### The data

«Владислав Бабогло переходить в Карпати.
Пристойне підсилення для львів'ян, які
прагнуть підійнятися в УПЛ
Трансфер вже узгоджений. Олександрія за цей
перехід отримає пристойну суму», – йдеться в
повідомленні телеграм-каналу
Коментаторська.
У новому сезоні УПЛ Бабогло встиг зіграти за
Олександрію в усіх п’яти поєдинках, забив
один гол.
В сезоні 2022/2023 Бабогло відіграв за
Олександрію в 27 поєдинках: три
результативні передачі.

* * *

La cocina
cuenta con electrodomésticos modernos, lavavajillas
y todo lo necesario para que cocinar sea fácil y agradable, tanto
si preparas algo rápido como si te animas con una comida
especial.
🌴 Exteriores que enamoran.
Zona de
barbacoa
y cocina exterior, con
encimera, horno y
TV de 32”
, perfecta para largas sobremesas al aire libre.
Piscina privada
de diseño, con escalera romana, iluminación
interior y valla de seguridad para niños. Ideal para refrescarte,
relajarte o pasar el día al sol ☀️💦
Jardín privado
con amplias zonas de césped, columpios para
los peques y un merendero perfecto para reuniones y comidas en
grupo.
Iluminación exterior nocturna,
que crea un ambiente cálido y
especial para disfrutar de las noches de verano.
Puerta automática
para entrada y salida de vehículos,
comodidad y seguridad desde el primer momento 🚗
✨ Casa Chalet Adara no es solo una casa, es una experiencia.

### Exercise
Collect the lines of the records that include the string "Бабогло".

### Response
«Владислав Бабогло переходить в Карпати.
У новому сезоні УПЛ Бабогло встиг зіграти за
В сезоні 2022/2023 Бабогло відіграв за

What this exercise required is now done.